Avec son langage fleuri qui l’a rendu si reconnaissable et sa dégaine fatiguée d’un Fernandel de la politique, l’humour volontaire en moins, Charles Pasqua a tenté de démonter ce jugement qu’il accuse de «ne reposer que sur une construction intellectuelle»: «A mon âge, vous pensez que je serais allé me prostituer pour vendre une décoration ainsi qu’on me le reproche ?» 
Mais la stratégie de défense  de Charles Pasqua ne se limite pas à l’indignation. Bien au contraire, sa réplique a de fortes chances de donner des insomnies à beaucoup. Il vient de formuler une exigence aux étranges parfums de menaces : «Je demande au président de la République de lever le secret-défense sur toutes les ventes d’armes, sur toutes les opérations réalisées à l’étranger afin que l’on sache s’il y a eu des retours de commissions en France et que l’on sache qui en a bénéficié». Charles Pasqua, 82 ans et une immunité que lui procure son statut de sénateur avait pris soin de préciser plus tôt : «Le président de la République (de l’époque) était au courant de l’affaire des ventes d’armes en Angola, le Premier ministre était au courant, la plupart des ministres aussi». Devant ces accusations à peine voilées de Charles Pasqua qui comparaîtra dans les prochains mois devant la Cour de justice de la République, les chroniqueurs ont dû rappeler que l’actuel président de la République, Nicolas Sarkozy, a servi successivement pendant ces années de l’Angolagate  comme ministre du Budget, porte-parole du gouvernement et ministre de la Communication dans les gouvernements d’Edouard Balladur.
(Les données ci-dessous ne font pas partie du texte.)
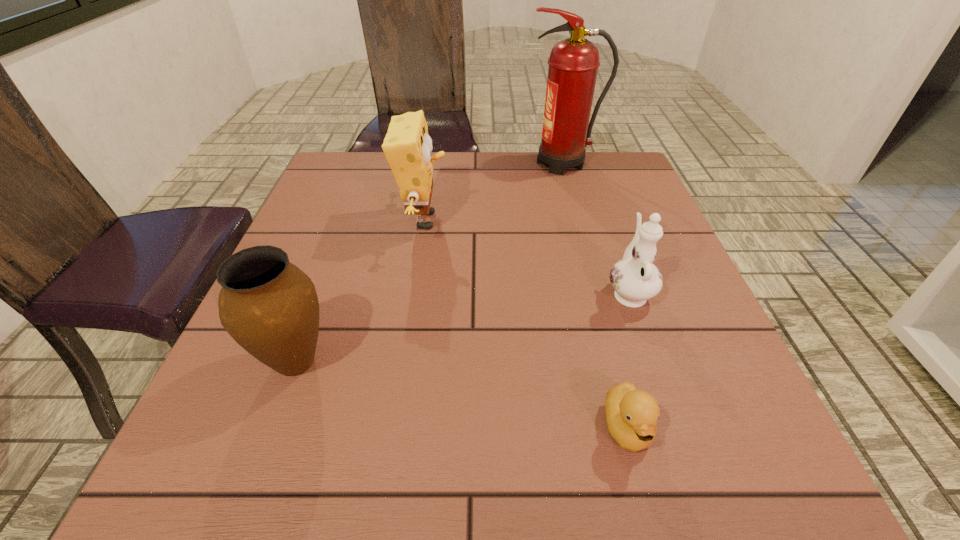 I want to click on free area in between the third nearest object and the fourth nearest object, so click(526, 256).

Image resolution: width=960 pixels, height=540 pixels. I want to click on vacant region between the sponge and the chinaware, so click(526, 256).

Locate an element on the screen. free space between the nearest object and the leftmost object is located at coordinates (462, 395).

Where is `unoccupied area between the nearest object and the second farthest object`? The height and width of the screenshot is (540, 960). unoccupied area between the nearest object and the second farthest object is located at coordinates (525, 324).

Identify the location of empty space between the chinaware and the leftmost object. The image size is (960, 540). (462, 326).

I want to click on vacant space that is in between the sponge and the tallest object, so click(493, 192).

Find the location of a particular element. This screenshot has height=540, width=960. free space between the duckling and the chinaware is located at coordinates 628,360.

You are a GUI agent. You are given a task and a screenshot of the screen. Output one action in this format:
    pyautogui.click(x=<x>, y=<y>)
    Task: Click on the unoccupied position between the farthest object and the sponge
    This screenshot has width=960, height=540.
    Given the screenshot: What is the action you would take?
    pyautogui.click(x=493, y=192)

Identify the location of empty space that is in between the fire extinguisher and the fourth object from right to left. (493, 192).

The image size is (960, 540). Find the location of `free space between the fire extinguisher and the sponge`. free space between the fire extinguisher and the sponge is located at coordinates (493, 192).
Décelant tout le potentiel d’embarras politique qu’une telle demande peut provoquer chez Nicolas Sarkozy, des membres de l’opposition comme François Bayrou se sont jetés sur cette idée pour la mettre en valeur  pour que «la vie politique soit assainie». Les Verts, de leur côté, n’ont pas résisté à une instrumentalisation directe et immédiate de ce procès : «Ce procès a condamné certaines têtes de réseaux mais la Françafrique vit toujours (avec)  le soutien de la France aux élections truquées au Gabon, riche en pétrole, ou au coup d’Etat constitutionnel au Niger, riche en uranium, montre que les réseaux prospèrent toujours». Poussé dans ses derniers retranchements, Charles Pasqua, par culture et par tempérament, n’est pas homme à se laisser faire. L’homme des grands coups tordus de la cinquième République est détenteur de nombreux secrets qu’il peut semer au gré des humeurs de l’actualité… une manière de dire que si en appel la prison reste ferme, de nombreuses carrières risquent sérieusement d’être secouées.